The Court of Appeal dismissed an appeal by the defendant, Steven John Hall, from the decision of Mr Recorder Goudie QC, sitting in Edmonton County Court on 15 July 1991, who upheld a claim by the plaintiffs, Adrian James Harris and Laurence James Ehmler, for damages for loss of rent from car showroom premises into which the defendant crashed a van on 6 December 1990. The showroom was being rented under a nine-year lease which provided by clause 6(3) that if the premises were damaged so as to be unfit for use, the rent ceased to be payable until the premises were reinstated.
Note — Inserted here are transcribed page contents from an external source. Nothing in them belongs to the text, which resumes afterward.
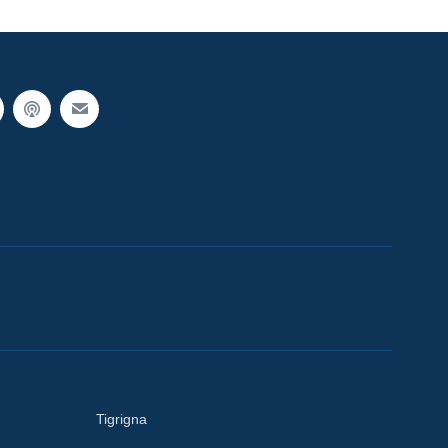
Tigrigna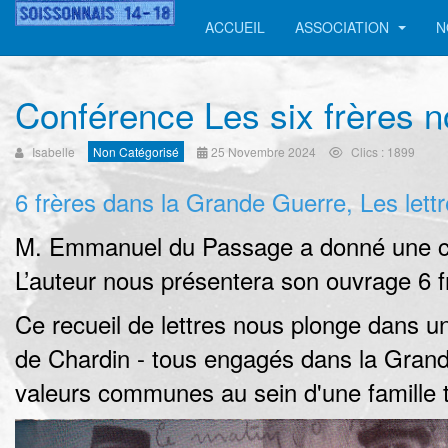
ACCUEIL
ASSOCIATION
N
Conférence Les six frères 
Isabelle
Non Catégorisé
25 Novembre 2024
Clics : 1899
6 frères dans la Grande Guerre, Les lett
M. Emmanuel du Passage a donné une con
L’auteur nous présentera son ouvrage 6 f
Ce recueil de lettres nous plonge dans une
de Chardin - tous engagés dans la Grand
valeurs communes au sein d'une famille tr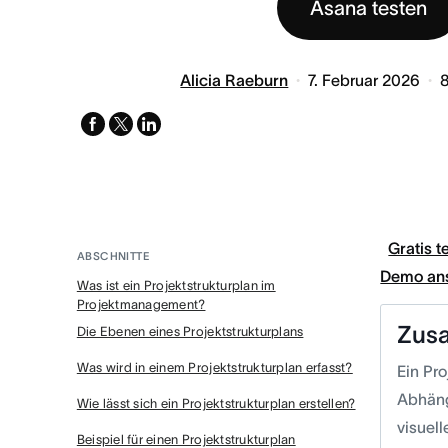
Asana testen
Alicia Raeburn
7. Februar 2026
facebook
x-
linkedin
twitter
Gratis t
ABSCHNITTE
Demo an
Was ist ein Projektstrukturplan im
Projektmanagement?
Zus
Die Ebenen eines Projektstrukturplans
Was wird in einem Projektstrukturplan erfasst?
Ein Pro
Abhängi
Wie lässt sich ein Projektstrukturplan erstellen?
visuel
Beispiel für einen Projektstrukturplan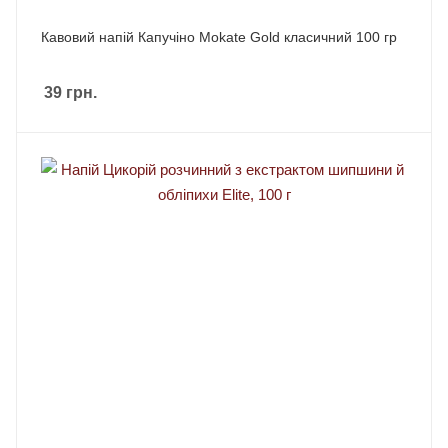
Кавовий напій Капучіно Mokate Gold класичний 100 гр
39
грн.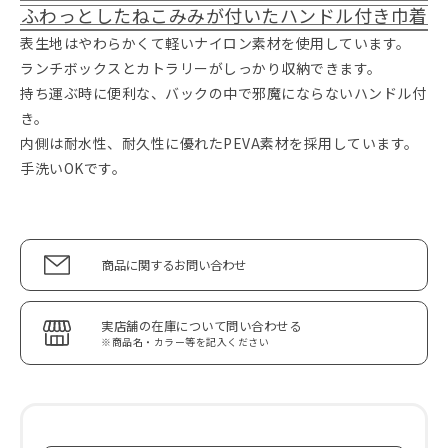
ふわっとしたねこみみが付いたハンドル付き巾着
表生地はやわらかくて軽いナイロン素材を使用しています。
ランチボックスとカトラリーがしっかり収納できます。
持ち運ぶ時に便利な、バックの中で邪魔にならないハンドル付
き。
内側は耐水性、耐久性に優れたPEVA素材を採用しています。
手洗いOKです。
商品に関するお問い合わせ
実店舗の在庫について問い合わせる
※商品名・カラー等を記入ください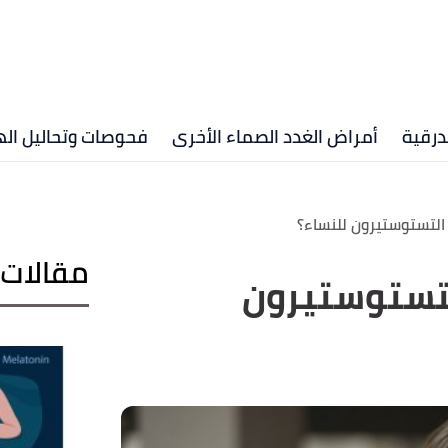
درقية
أمراض الغدد الصماء الأخرى
فحوصات وتحاليل ال
لتستوستيرون للنساء؟
مقالات 
تستوستيرون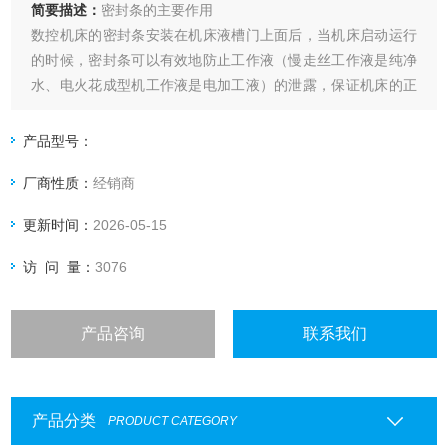
简要描述：
密封条的主要作用
数控机床的密封条安装在机床液槽门上面后，当机床启动运行
的时候，密封条可以有效地防止工作液（慢走丝工作液是纯净
水、电火花成型机工作液是电加工液）的泄露，保证机床的正
常加工。
产品型号：
厂商性质：
经销商
更新时间：
2026-05-15
访 问 量：
3076
产品咨询
联系我们
产品分类
PRODUCT CATEGORY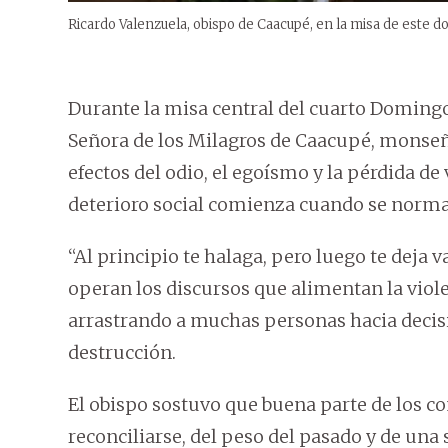
Ricardo Valenzuela, obispo de Caacupé, en la misa de este 
Durante la misa central del cuarto Domingo
Señora de los Milagros de Caacupé, monseñ
efectos del odio, el egoísmo y la pérdida de 
deterioro social comienza cuando se normali
“Al principio te halaga, pero luego te deja 
operan los discursos que alimentan la viol
arrastrando a muchas personas hacia decisio
destrucción.
El obispo sostuvo que buena parte de los co
reconciliarse, del peso del pasado y de una 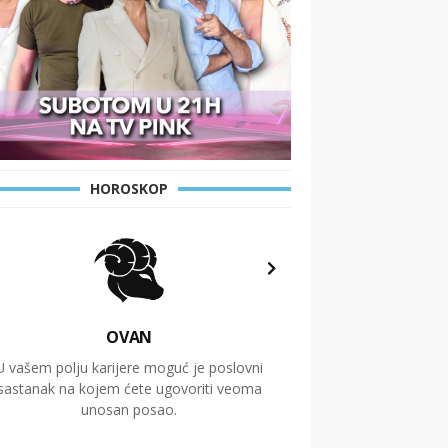
HOROSKOP
OVAN
U vašem polju karijere moguć je poslovni
Putovanja i čitav niz
sastanak na kojem ćete ugovoriti veoma
glavnu temu ovog 
unosan posao.
temelje dugoro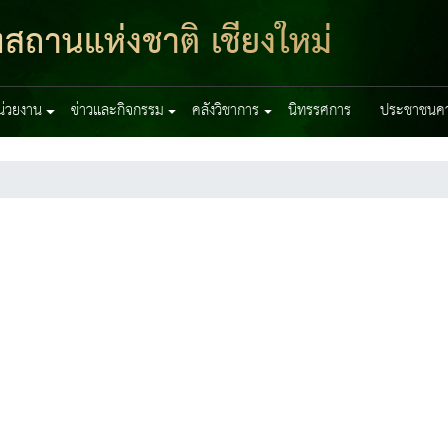
สถานแห่งชาติ เชียงใหม่
หน่วยงาน
ข่าวและกิจกรรม
คลังวิชาการ
นิทรรศการ
ประชาชนควร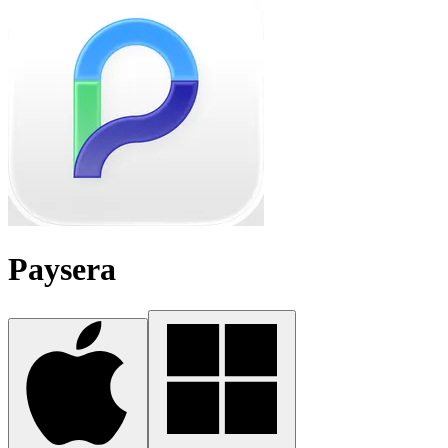
Paysera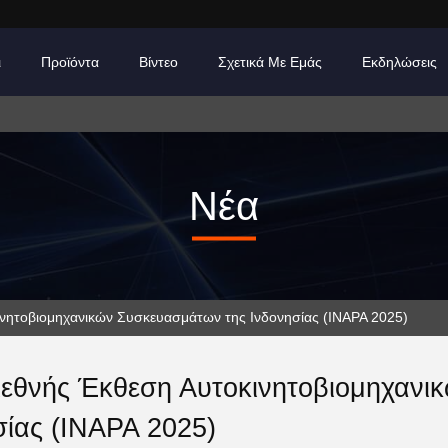
ι
Προϊόντα
Βίντεο
Σχετικά Με Εμάς
Εκδηλώσεις
Νέα
κινητοβιομηχανικών Συσκευασμάτων της Ινδονησίας (INAPA 2025)
ιεθνής Έκθεση Αυτοκινητοβιομηχαν
σίας (INAPA 2025)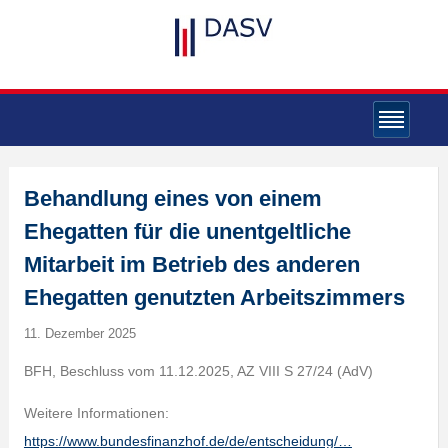
Behandlung eines von einem
Ehegatten für die unentgeltliche
Mitarbeit im Betrieb des anderen
Ehegatten genutzten Arbeitszimmers
11. Dezember 2025
BFH, Beschluss vom 11.12.2025, AZ VIII S 27/24 (AdV)
Weitere Informationen:
https://www.bundesfinanzhof.de/de/entscheidung/…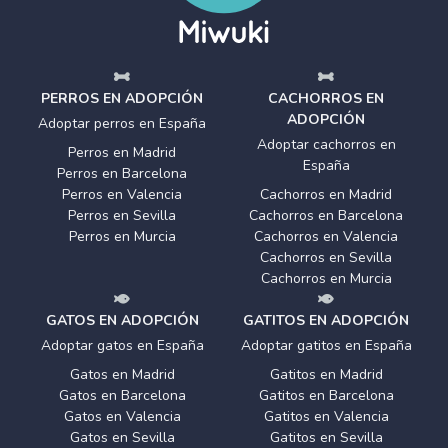
PERROS EN ADOPCIÓN
CACHORROS EN
ADOPCIÓN
Adoptar perros en España
Adoptar cachorros en
Perros en Madrid
España
Perros en Barcelona
Perros en Valencia
Cachorros en Madrid
Perros en Sevilla
Cachorros en Barcelona
Perros en Murcia
Cachorros en Valencia
Cachorros en Sevilla
Cachorros en Murcia
GATOS EN ADOPCIÓN
GATITOS EN ADOPCIÓN
Adoptar gatos en España
Adoptar gatitos en España
Gatos en Madrid
Gatitos en Madrid
Gatos en Barcelona
Gatitos en Barcelona
Gatos en Valencia
Gatitos en Valencia
Gatos en Sevilla
Gatitos en Sevilla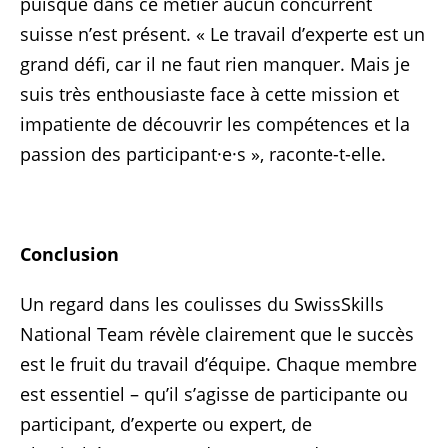
puisque dans ce métier aucun concurrent
suisse n’est présent. « Le travail d’experte est un
grand défi, car il ne faut rien manquer. Mais je
suis très enthousiaste face à cette mission et
impatiente de découvrir les compétences et la
passion des participant·e·s », raconte-t-elle.
Conclusion
Un regard dans les coulisses du SwissSkills
National Team révèle clairement que le succès
est le fruit du travail d’équipe. Chaque membre
est essentiel – qu’il s’agisse de participante ou
participant, d’experte ou expert, de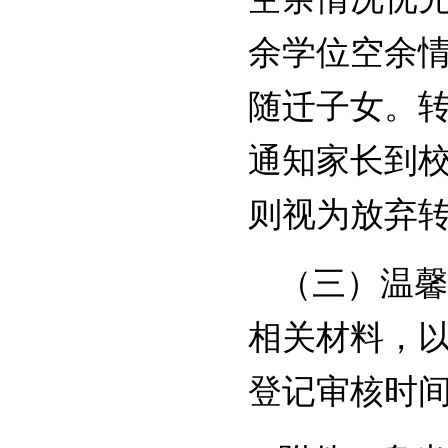
余学位空余
随迁子女。
通知家长到
则视为放弃
（三）温馨
相关材料，
登记审核时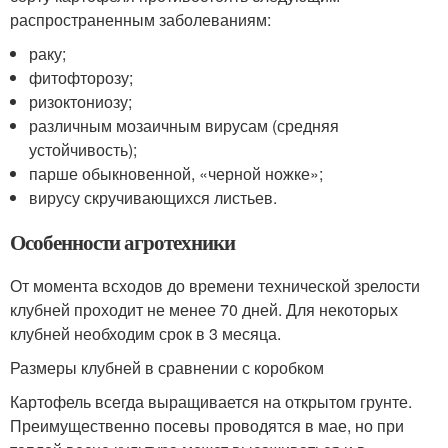
распространенным заболеваниям:
раку;
фитофторозу;
ризоктониозу;
различным мозаичным вирусам (средняя
устойчивость);
парше обыкновенной, «черной ножке»;
вирусу скручивающихся листьев.
Особенности агротехники
От момента всходов до времени технической зрелости
клубней проходит не менее 70 дней. Для некоторых
клубней необходим срок в 3 месяца.
Размеры клубней в сравнении с коробком
Картофель всегда выращивается на открытом грунте.
Преимущественно посевы проводятся в мае, но при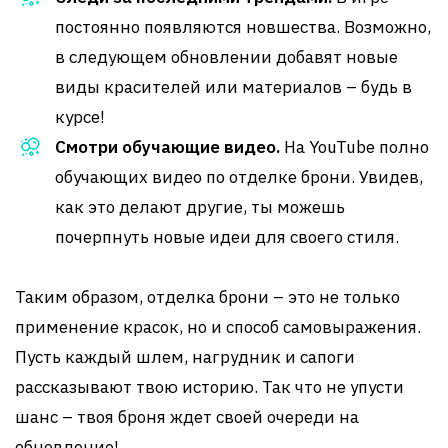
постоянно появляются новшества. Возможно,
в следующем обновлении добавят новые
виды красителей или материалов – будь в
курсе!
Смотри обучающие видео.
На YouTube полно
обучающих видео по отделке брони. Увидев,
как это делают другие, ты можешь
почерпнуть новые идеи для своего стиля.
Таким образом, отделка брони – это не только
применение красок, но и способ самовыражения.
Пусть каждый шлем, нагрудник и сапоги
рассказывают твою историю. Так что не упусти
шанс – твоя броня ждет своей очереди на
обновление!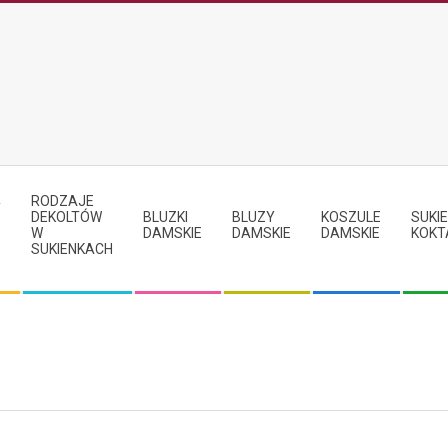
RODZAJE
Y
DEKOLTÓW
BLUZKI
BLUZY
KOSZULE
SUKIE
W
DAMSKIE
DAMSKIE
DAMSKIE
KOKT
SUKIENKACH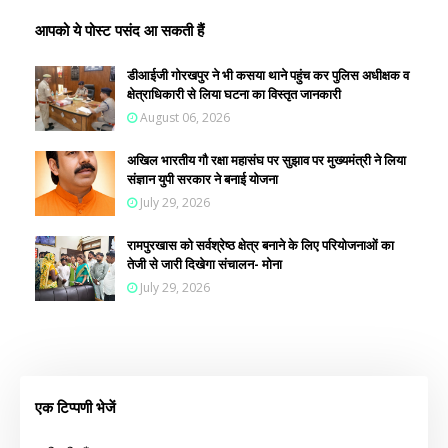
आपको ये पोस्ट पसंद आ सकती हैं
डीआईजी गोरखपुर ने भी कसया थाने पहुंच कर पुलिस अधीक्षक व
क्षेत्राधिकारी से लिया घटना का विस्तृत जानकारी
August 06, 2026
अखिल भारतीय गौ रक्षा महासंघ पर सुझाव पर मुख्यमंत्री ने लिया
संज्ञान युपी सरकार ने बनाई योजना
July 29, 2026
रामपुरखास को सर्वश्रेष्ठ क्षेत्र बनाने के लिए परियोजनाओं का
तेजी से जारी दिखेगा संचालन- मोना
July 29, 2026
एक टिप्पणी भेजें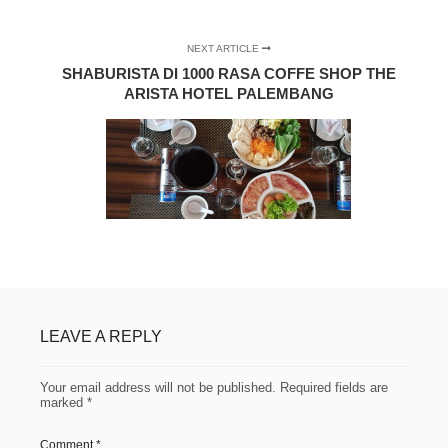
NEXT ARTICLE
SHABURISTA DI 1000 RASA COFFE SHOP THE
ARISTA HOTEL PALEMBANG
LEAVE A REPLY
Your email address will not be published.
Required fields are
marked
*
Comment
*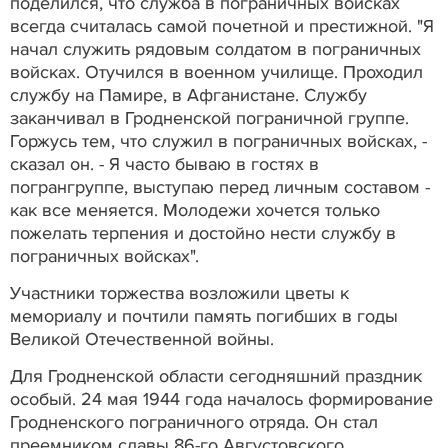
поделился, что служба в пограничных войсках
всегда считалась самой почетной и престижной. "Я
начал служить рядовым солдатом в пограничных
войсках. Отучился в военном училище. Проходил
службу на Памире, в Афганистане. Службу
заканчивал в Гродненской пограничной группе.
Горжусь тем, что служил в пограничных войсках, -
сказал он. - Я часто бываю в гостях в
погрангруппе, выступаю перед личным составом -
как все меняется. Молодежи хочется только
пожелать терпения и достойно нести службу в
пограничных войсках".
Участники торжества возложили цветы к
мемориалу и почтили память погибших в годы
Великой Отечественной войны.
Для Гродненской области сегодняшний праздник
особый. 24 мая 1944 года началось формирование
Гродненского пограничного отряда. Он стал
преемником славы 86-го Августовского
The damage caused by the defendant's vehicle brought clause 6(3) into operation, causing the plaintiff landlords a loss of rent of pounds 4,305.03.
Timothy Briden (B K J Lewis) for the defendant; Nicholas Dean (Kingsford Stacey, for Sharman Trethewy, Bedford) for the plaintiffs.
LORD JUSTICE NOLAN said the defendant's main argument was that, although he would have been liable to reimburse the tenant if the tenant had had to go on paying rent, he was not liable to the plaintiff landlords where the loss fell on them.
The defendant relied on Rust v Victoria Graving Dock Co (1887) 36 Ch D 113. But the circumstances of that case were completely different. The general rule cited in that case, that a reversioner could only sue in respect of damage which would continue to affect the property when the reversion fell in, was applicable to the facts of that case but was not of universal applicability.
Rustcould not be regarded as authority for the proposition that a landlord could never make a claim in tort for loss of rental. The defendant also argued that, because the damage to the premises would have been repaired long before the lease ended, the plaintiffs would suffer no physical loss and were therefore claiming for purely economic loss. But the plaintiffs suffered physical damage to their building, an income-producing asset. Since the loss of rent was consequential upon that damage, it was not pure economic loss.
LORD JUSTICE PARKER and LORD JUSTICE KENNEDY agreed.